Más aún que Caravaggio o Ribera, Velázquez se lanzó a la conquista de la realidad, su materialidad y su carnalidad. Introdujo a manos llenas en la pintura la materia, lo accidental y lo circunstante; basta fijarse en el cántaro de El aguador de Sevilla del Wellington Museum de Londres. No solo tiene una presencia protagonista, en tamaño y tridimensionalidad; se resaltan las imperfecciones de la labor del artesano, sus abolladuras y su estríado irregular, haciendo de su superficie una materia táctil, con una textura rugosa mínimamente reflectante, frente al carácter absorbente del corcho y la cuerda de su tapón, o el brillo del metal de su anilla. Al margen de su propia forma, la realidad que lo circunda deja sobre él su impronta; la luz, artificial y sesgada, reaviva sus formas microtridimensionales y provoca tonalidades diferentes de color, en función de su incidencia sobre la distinta inclinación de su curvo perfil. El agua derramada sobre lo alto de su panza superpone una nueva pátina irregular, en función de su mayor o menor acumulación, o de su sequedad. Las zonas secas quedan opacas, manteniendo la blancura de la arcilla iluminada, en penumbra o a la sombra; las mojadas, según la cantidad de agua, permiten el reflejo del dedo pulgar del aguador bajo su asa, y el lustre en los reflejos, producidos tanto por el estríado húmedo como por las gotas que resbalan, o por la huella mate de las que ya han caído; en las gotas minúsculas constatamos tanto su transparencia como la exacta incidencia de la luz sobre ellas, reflejos de verdad que responden con la posición de sus luces a la del foco luminoso.

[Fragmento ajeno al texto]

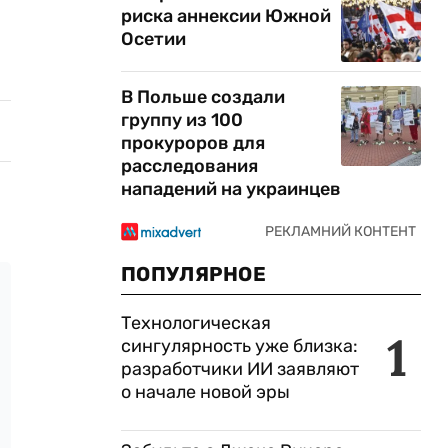
риска аннексии Южной
Осетии
В Польше создали
группу из 100
прокуроров для
расследования
нападений на украинцев
ПОПУЛЯРНОЕ
Технологическая
1
сингулярность уже близка:
разработчики ИИ заявляют
о начале новой эры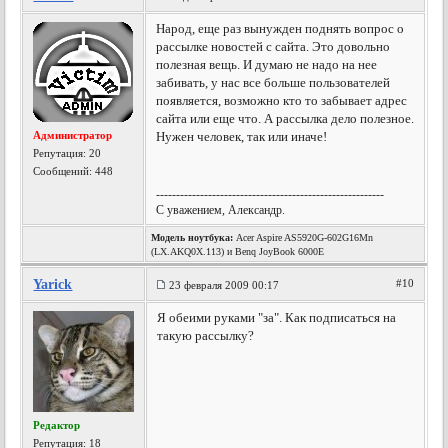
Народ, еще раз вынужден поднять вопрос о
рассылке новостей с сайта. Это довольно
полезная вещь. И думаю не надо на нее
забивать, у нас все больше пользователей
появляется, возможно кто то забывает адрес
сайта или еще что. А рассылка дело полезное.
Администратор
Нужен человек, так или иначе!
Репутация:
20
Сообщений: 448
---------------------------------------------------------
С уважением, Александр.
Модель ноутбука:
Acer Aspire AS5920G-602G16Mn
(LX.AKQ0X.113) и Benq JoyBook 6000E
Yarick
#10
23 февраля 2009 00:17
Я обеими руками "за". Как подписаться на
такую рассылку?
Редактор
Репутация:
18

A través de la lúcida, pensada y estudiada representación de lo material, lo accidental y lo circunstancial, de lo natural al vivo, Velázquez comenzó a crear no solo una segunda naturaleza sino una nueva realidad, nacida solo de su pintura de retrato pero que iba más allá del mero mundo de las imágenes; imponía en su inmediatez tanto una nueva materialidad de lo inerte como una nueva carnalidad de lo vivo.

El gran logro final del Velázquez maduro, su creación de una nueva realidad con las apariencias de su pincelada suelta a la veneciana, de la evidencia de su arte, es nuevamente paradójico. Al desrealizar la imagen y convertirla en un nuevo objeto, solo visual pero poseedor de una entidad -incluso física- y una vida propias, estaba procediendo a partir de su experiencia de una previa y radicalmente nueva realización, cosificación viva, de lo que hasta entonces había sido sólo imagen, e imagen no solo anticonvencional, sino incluso indecorosa al penetrar en cualquier tipo de figuras o de historias. Ello puede parecer el colmo en un pintor de corte, pero incluso el Conde-Duque, en su retrato ecuestre, se nos muestra alterado por la tensión y el esfuerzo de la batalla y su montura babea y suda, mientras sus cascos levantan el polvo del suelo que hollaban, como ningún Tiziano o Rubens se habían atrevido.Más aún que Caravaggio o Ribera, Velázquez se lanzó a la conquista de la realidad

Fernando Marías es catedrático de la Universidad Autónoma de Madrid.